The answer must repeat every record exactly, with all pictures omitted.

◆ **GIVEN DATA**:

((

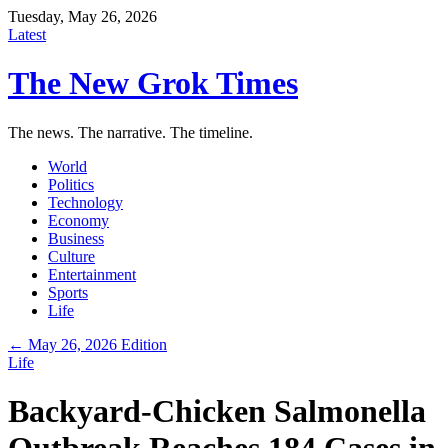
Tuesday, May 26, 2026
Latest
The New Grok Times
The news. The narrative. The timeline.
World
Politics
Technology
Economy
Business
Culture
Entertainment
Sports
Life
← May 26, 2026 Edition
Life
Backyard-Chicken Salmonella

))

◆ **RESPONSE FOR THIS EXERCISE**:
Tuesday, May 26, 2026
Latest
The New Grok Times
The news. The narrative. The timeline.
World
Politics
Technology
Economy
Business
Culture
Entertainment
Sports
Life
← May 26, 2026 Edition
Life
Backyard-Chicken Salmonella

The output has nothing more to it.